Sunday, November 18, 2007

メモ

自分用のメモに。シンポジウムや講演などは新たな出会いの場である。教えてもらった情報を忘れないうちに書きつけておかないと。

1.PAMから勧めてもらった本を読むこと。生物学者たちが「生物の論理Logique du vivant」(ジャコブの本の原題)でなく「生命の論理Logique de la vie」に関心を持つようになってきている、その代表例として挙げてくれたが、はたして…?
Denis Noble, The Music of Life, Oxf. Univ. Press.

2.YKがドイツの生気論の歴史をフォローしたものとして教えてくれたのがこれだった。読まねば。
Timothy Lenoir, Strategy for Life.

3.MKが「オランダにはほとんどベルクソニアンがいないけれど」と言いながら紹介してくれたのが彼。
Jan Bor, thesis Bergson en onmiddellÿke ervaring (1990)
(Bergson and Immediate Experience)

Retired 2005 from Hogeschool (Polytechnic) van Amsterdam, Bor is interested also in art, (zen-)buddhism.

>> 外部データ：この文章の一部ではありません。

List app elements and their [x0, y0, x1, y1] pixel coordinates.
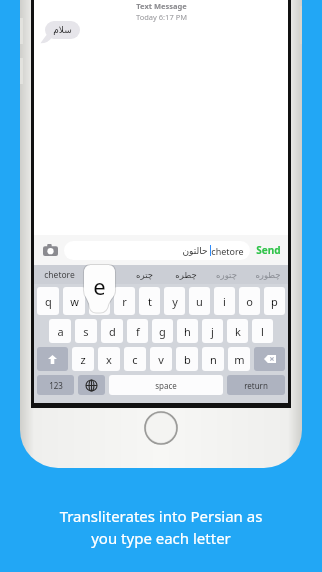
button[interactable]: چتره [124, 265, 165, 284]
staticText: r [122, 294, 127, 309]
staticText: u [196, 294, 203, 309]
staticText: i [223, 294, 226, 309]
staticText: p [271, 294, 278, 309]
staticText: e [93, 271, 106, 301]
staticText: m [234, 352, 245, 367]
button[interactable]: q [37, 287, 59, 315]
button[interactable]: w [63, 287, 85, 315]
button[interactable]: h [177, 319, 198, 343]
staticText: s [83, 324, 89, 339]
staticText: n [210, 352, 217, 367]
button[interactable]: l [252, 319, 273, 343]
staticText: chetore [44, 269, 75, 281]
staticText: d [109, 324, 116, 339]
button[interactable]: t [139, 287, 160, 315]
button[interactable]: Send [254, 243, 283, 257]
button[interactable]: Camera [39, 239, 61, 261]
staticText: Text Message [136, 1, 187, 11]
staticText: y [172, 294, 178, 309]
button[interactable]: s [75, 319, 97, 343]
button[interactable]: u [189, 287, 210, 315]
button[interactable]: f [127, 319, 148, 343]
staticText: w [70, 294, 79, 309]
button[interactable]: چ [84, 265, 124, 284]
button[interactable]: سلام [53, 25, 72, 35]
staticText: k [235, 324, 241, 339]
button[interactable]: m [228, 347, 250, 371]
button[interactable]: d [101, 319, 123, 343]
button[interactable]: b [176, 347, 198, 371]
staticText: b [184, 352, 191, 367]
button[interactable]: k [227, 319, 248, 343]
button[interactable]: c [124, 347, 146, 371]
button[interactable]: e [89, 287, 110, 315]
button[interactable]: n [202, 347, 224, 371]
staticText: f [136, 324, 140, 339]
staticText: چطوره [255, 270, 281, 280]
button[interactable]: p [264, 287, 285, 315]
staticText: x [106, 352, 112, 367]
button[interactable]: z [72, 347, 94, 371]
staticText: chetore [211, 245, 244, 257]
staticText: h [184, 324, 191, 339]
button[interactable]: y [164, 287, 185, 315]
button[interactable]: chetore [34, 265, 84, 284]
button[interactable]: Shift [37, 347, 68, 371]
button[interactable]: چطوره [247, 265, 288, 284]
button[interactable]: x [98, 347, 120, 371]
staticText: you type each letter [0, 528, 322, 548]
button[interactable]: r [114, 287, 135, 315]
button[interactable]: return [227, 375, 285, 395]
staticText: سلام [53, 25, 72, 35]
button[interactable]: i [214, 287, 235, 315]
button[interactable]: Backspace [254, 347, 285, 371]
staticText: v [158, 352, 164, 367]
staticText: z [80, 352, 86, 367]
staticText: space [155, 380, 177, 391]
button[interactable]: Switch keyboard [78, 375, 105, 395]
button[interactable]: v [150, 347, 172, 371]
button[interactable]: g [152, 319, 173, 343]
staticText: Transliterates into Persian as [0, 506, 322, 526]
staticText: q [45, 294, 52, 309]
button[interactable]: j [202, 319, 223, 343]
staticText: حالتون [182, 246, 208, 256]
staticText: g [159, 324, 166, 339]
staticText: چتره [136, 270, 153, 280]
staticText: o [246, 294, 253, 309]
button[interactable]: چتوره [206, 265, 247, 284]
staticText: 123 [49, 380, 63, 391]
staticText: c [132, 352, 138, 367]
button[interactable]: o [239, 287, 260, 315]
staticText: Send [256, 243, 281, 257]
staticText: t [148, 294, 152, 309]
button[interactable]: a [49, 319, 71, 343]
staticText: چطره [175, 270, 197, 280]
staticText: return [244, 380, 268, 391]
button[interactable]: حالتون [70, 241, 244, 260]
staticText: a [57, 324, 64, 339]
staticText: Today 6:17 PM [136, 12, 187, 22]
staticText: چتوره [216, 270, 237, 280]
button[interactable]: 123 [37, 375, 74, 395]
staticText: l [261, 324, 264, 339]
staticText: j [211, 324, 214, 339]
button[interactable]: چطره [165, 265, 206, 284]
button[interactable]: space [109, 375, 223, 395]
staticText: e [96, 294, 103, 309]
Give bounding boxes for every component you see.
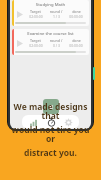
staticText: 00:00:00 [69,43,83,48]
button[interactable]: Examine the course list [12,29,89,55]
button[interactable]: Start Studying Math [15,9,25,19]
staticText: done [72,38,81,43]
staticText: 1 / 3 [53,14,60,19]
button[interactable]: Start Examine the course list [15,38,25,48]
button[interactable]: Timer [45,116,57,128]
staticText: Target [30,38,41,43]
button[interactable]: Settings [62,116,74,128]
staticText: Target [30,9,41,14]
staticText: 02:00:00 [29,14,43,19]
button[interactable]: Studying Math [12,0,89,26]
button[interactable]: Add task [43,99,59,114]
staticText: distract you. [24,147,77,159]
staticText: Studying Math [15,2,86,8]
staticText: done [72,9,81,14]
staticText: Examine the course list [15,31,86,37]
staticText: 0 / 3 [53,43,60,48]
staticText: round / pom [46,38,66,43]
staticText: would not tire you or [6,124,95,145]
button[interactable]: Statistics [27,116,39,128]
staticText: 02:00:00 [29,43,43,48]
staticText: We made designs that [6,101,95,122]
staticText: 00:00:00 [69,14,83,19]
staticText: round / pom [46,9,66,14]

大国のベルクソン受容ばかり追うのは何だか…という気がしている。英仏独語、それは確かに大事なのだが、そこに留まって安穏としているのも何だか…。マイナー言語を母国語とする者としての問題意識を大切にしたいし、それを何らかの形で実践に変えていきたい。

フランス、ブラジルに発つので、ひと月ほど更新できなくなります。では、十二月中旬以降に。皆様もお体にはくれぐれもお気をつけて。

Sunday, November 11, 2007

悪い奴ら…誰が?

あまりにも忙しすぎる。事務作業で一日が終わる、そんな繰り返し。それでも、そんなときにこそ真価が問われるのだと自分に言い聞かせる。自分がイラついているとき、何かに、誰かにかこつけて爆発してみせることはあまりに容易い。

ymさん、fiさん、ご著書およびご研究、お送りいただき本当にありがとうございました。ぜひ参考にさせていただきます。



「奨学金削減」の記事を見たとき、この記事を思い出した。

生活保護不正受給、4年で1・5倍に増加…厚労省

3月6日1時52分配信
読売新聞

 2005年度の生活保護費の不正受給額は、前年度を約10億円上回り、約71億9000万円だったことが5日、厚生労働省のまとめでわかった。

 01年度(約46億7000万円)と比べ、約1・5倍に増加している。

 厚労省によると、件数も1万2535件で、前年度比で1624件増加。内訳を見ると、働いて得た収入をまったく申告していなかったケースが53・4%と最も多く、働いて得た収入を過少申告していたケースも加えると、63・5%だった。「各種年金などの無申告」も15・5%あった。

当たり前のことだが、不正受給を擁護しようというのではない。問題は、「不正受給」が増えてきたからという名目のもとに正当な受給そのものを削減するという手口である。なぜ事業予算そのものの削減なのか。なぜ不正受給防止策の練り直しではないのか。この件については、「善意を利用する者たち」(tours de babel, 2006年6月5日)も見ていただければ。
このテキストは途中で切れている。